A violation of class size restrictions in the vast majority of districts does not appear to have real consequences—at least not ones set in stone. Fifty-four percent of the districts in our sample that have defined class size limit policies fail to mention any consequences if a school exceeds the class size limits. In a small percentage of cases (10%), the prescribed actions appear relatively benign, including a requirement to notify parents, requesting meetings with the principal, administrators notifying the superintendent, or the formation of an unspecified "committee". Less than a third of districts with class size limit policies require measures that cost a district money, such as assigning a paraprofessional, increasing the teacher's pay, or creating additional classes.
The lack of enforceability of class size policies could be a symptom of the impractical nature of implementing class size reduction policies across the board. Our colleague Marguerite Roza at the Edunomics Lab has written extensively about this issue, offering sound advice for districts.

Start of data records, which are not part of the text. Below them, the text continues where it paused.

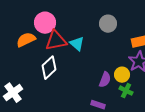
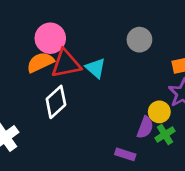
orange semicircle: (26, 40) -> (40, 62), moved
purple semicircle: (105, 80) -> (145, 127), moved
green cross: (126, 91) -> (165, 135), turned 32

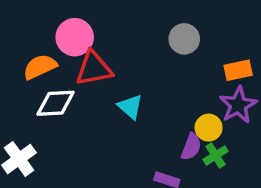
orange semicircle: (40, 62) -> (40, 67), moved
cyan triangle: (96, 68) -> (130, 107), moved
white diamond: (56, 102) -> (56, 103), moved, turned 40

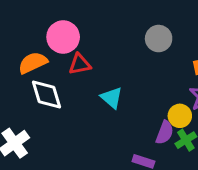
red triangle: (94, 68) -> (80, 64), size x0.7
white diamond: (56, 103) -> (46, 95), turned 76

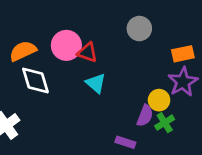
pink circle: (63, 37) -> (66, 45), moved
red triangle: (80, 64) -> (87, 52), moved, turned 30

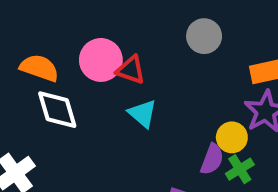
orange semicircle: (23, 51) -> (39, 68), turned 44

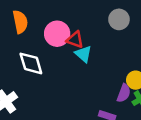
orange semicircle: (39, 68) -> (20, 22), moved, turned 60
cyan triangle: (143, 114) -> (83, 54), moved

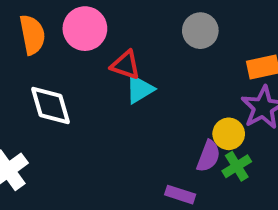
pink circle: (57, 34) -> (85, 29), moved
cyan triangle: (83, 54) -> (140, 89), turned 48

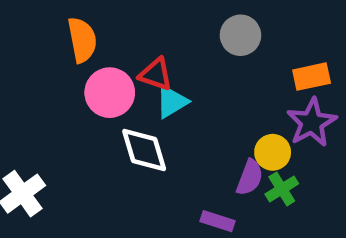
pink circle: (85, 29) -> (110, 93), moved
orange semicircle: (32, 35) -> (82, 40), moved
white diamond: (51, 106) -> (144, 150), moved

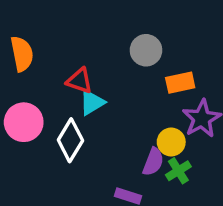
orange rectangle: (312, 77) -> (180, 83), moved
pink circle: (110, 93) -> (24, 122), moved
white diamond: (144, 150) -> (70, 140), turned 48

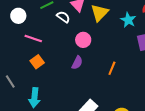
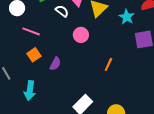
purple semicircle: (77, 63) -> (55, 64), moved

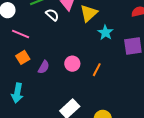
cyan star: (127, 17) -> (105, 32), moved
pink circle: (81, 35) -> (72, 64), moved

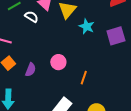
orange line: (97, 70) -> (84, 78), moved

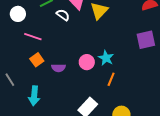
cyan star: (87, 26) -> (106, 58), moved
purple semicircle: (31, 70) -> (58, 68), turned 64

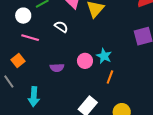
white circle: (18, 14) -> (23, 16), moved
white semicircle: (63, 15) -> (61, 27), moved
orange square: (37, 60) -> (18, 61), moved

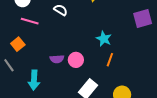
pink circle: (85, 61) -> (76, 60), moved
purple semicircle: (57, 68) -> (57, 59), moved

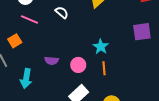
pink circle: (76, 60) -> (78, 65), moved
orange line: (110, 60) -> (104, 68), turned -32

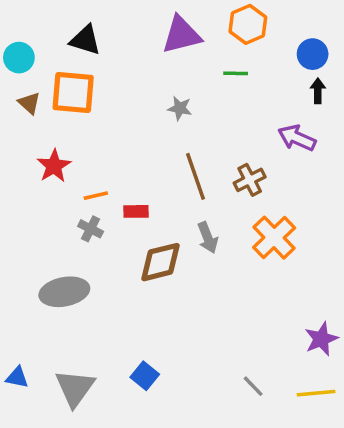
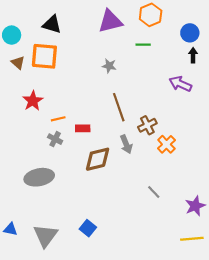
brown cross: (250, 180) -> (147, 125), moved
orange cross: (274, 238) -> (166, 144), size x0.7
gray line: (253, 386) -> (154, 192), moved

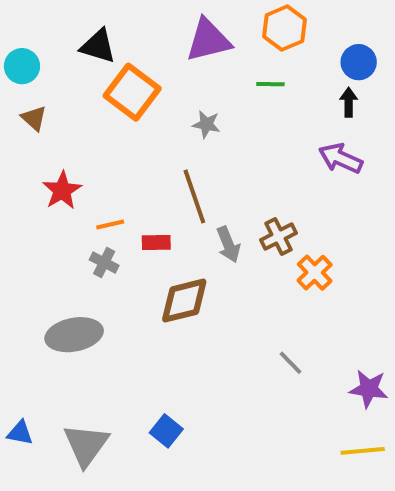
black arrow: (193, 55) -> (349, 102), moved
orange square: (44, 56) -> (132, 92), moved, turned 32
brown line: (119, 107) -> (194, 196), moved
gray arrow: (126, 144) -> (228, 244), moved
purple star: (195, 206) -> (369, 389), turned 30

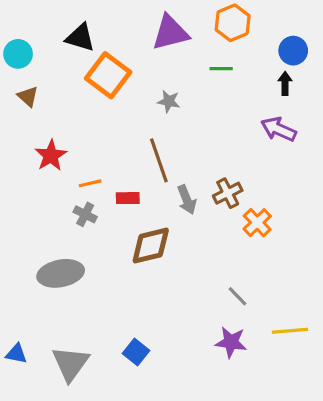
purple star: (369, 389) -> (231, 342), moved
yellow line: (363, 451) -> (290, 331), moved

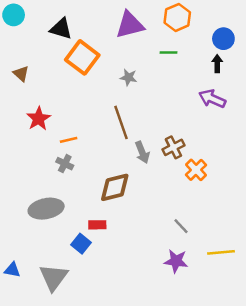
cyan circle: (18, 54) -> (14, 15), moved
red rectangle: (128, 198) -> (97, 225), moved
blue square: (136, 352) -> (81, 244), moved

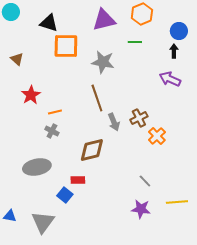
orange square: (82, 57) -> (66, 46), turned -36
gray star: (129, 77) -> (103, 62), size x1.6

What is striking about the many approaches districts take in this regard is the absence of efforts to reduce class sizes for economically disadvantaged students, where research has shown clear academic benefits, especially in the early grades. Only a few districts in our sample, such as Boston, New York City, St. Paul, Minneapolis, and Anne Arundel, have specified lower class size limits for high-poverty schools. These limits are usually one to three students per class lower than their standard class size limits. As school districts begin to spend down their ESSER funds, and assuming there are available teachers to hire, devoting a portion of funds to this kind of targeted class size reduction is very much in the spirit the funding was formulated, and would achieve a less congested learning environment, something both students and teachers would welcome.